The Ecological Civilization We’ve Been Waiting For

As envisioned by a climate science & solutions expert

Eric Lee
8 min readOct 30, 2023

Who doesn’t like solutions? I like them, which is why I’ve spent most of the last three years working on a design for a viable ecological (and ecolate) civilization.

So here’s Spencer Scott, PhD, with his notes on: An Ecological Civilization is the renaissance we’ve been waiting for

Just read it. Or for the shorter of it: Six ingredients for an ecological civilization.

1 Renewable Energy & Energy Efficiency

2. Sustainable Urbanization

3. Sustainable Industry & Consumption

4. Ecological Abundance, Biodiversity, and Resilience

5. Ecological Institutions

6. Equitable Distribution of Power and Resources

Six easy pieces. Who wouldn’t want to live in an ecological civilization? I would.

And over a billion others in China would too given that they wrote this goal into there constitution (unlike unenlightened US Founding Fathers).

The one bit that nobody mentions, however, the elephant in the ointment, is that a major population correction will have to come first (the good news is that it will).
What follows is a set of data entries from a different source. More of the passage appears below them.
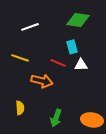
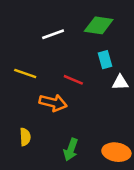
white line: (30, 27) -> (53, 34), moved
cyan rectangle: (72, 47) -> (105, 60), moved
white triangle: (81, 65) -> (120, 82), moved

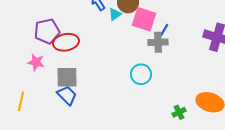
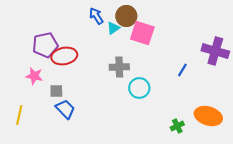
blue line: (164, 30) -> (182, 70), moved
gray cross: (158, 42) -> (119, 67), moved
gray square: (67, 77) -> (56, 91), moved, size x0.6

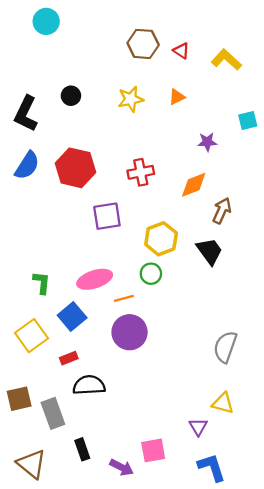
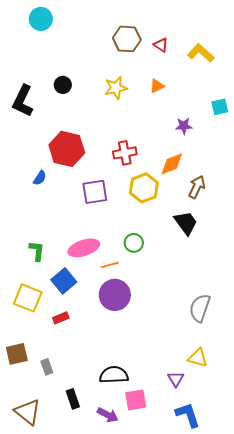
blue semicircle: (27, 166) -> (40, 178), moved, size x0.6
yellow hexagon: (161, 239) -> (144, 188), moved
yellow square: (32, 336) -> (28, 298), turned -32
black semicircle: (89, 385) -> (114, 375), moved
gray rectangle: (53, 413) -> (47, 367), size x0.6

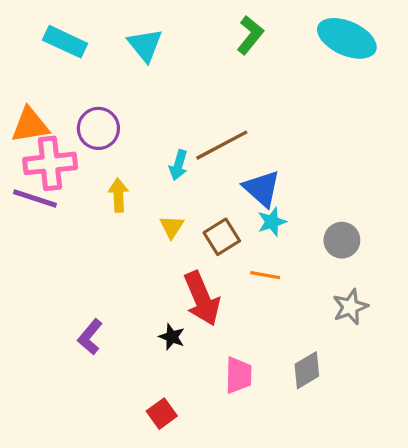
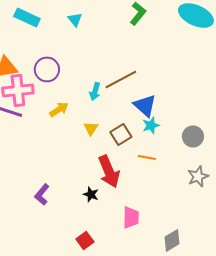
cyan triangle: (145, 45) -> (75, 19), size x0.7
yellow arrow: (118, 195) -> (59, 109), turned 60
gray diamond: (307, 370) -> (172, 240), moved

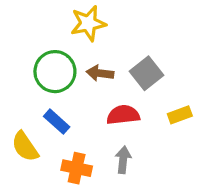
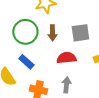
brown arrow: (100, 73) -> (52, 33), turned -98
gray square: (146, 73) -> (80, 33), turned 30

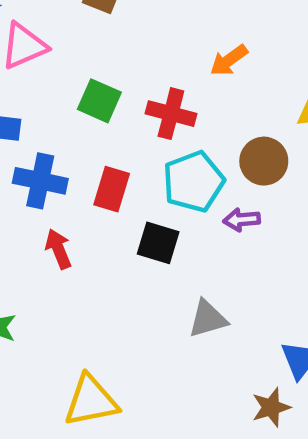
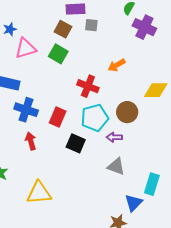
green square: (99, 101) -> (58, 54), moved
gray triangle: (208, 319) -> (116, 166), moved, turned 30
yellow triangle: (91, 401) -> (39, 193), moved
But that said, let’s move on to the eudemonic future right thinking people know is awaiting us.

Start with the author: PhD Bioengineering and Biomedical Engineering 2012–2016; and MBA 2018–2019

Self describes as ‘Climate Science & Solutions Expert’, which is odd as so am I based on reading the back of cereal boxes.

As for his vision of the future, I used to live in Tucson AZ and, as an anthropological observer, attended meetings of the Sustainable Tucson group and annual Envision Tucson Sustainable Festival. The short of it is that the area once supported about 2k indigenous farmers when the river still flowed and annual flooding, as it did in Egypt, supported sustainable agriculture provided (unlike in Egypt) plots were left fallow for years so the soil could recover enough from being cropped once. Then Indo-Europeans came with cattle and indigenous farmers were forced to farm the same land year after year.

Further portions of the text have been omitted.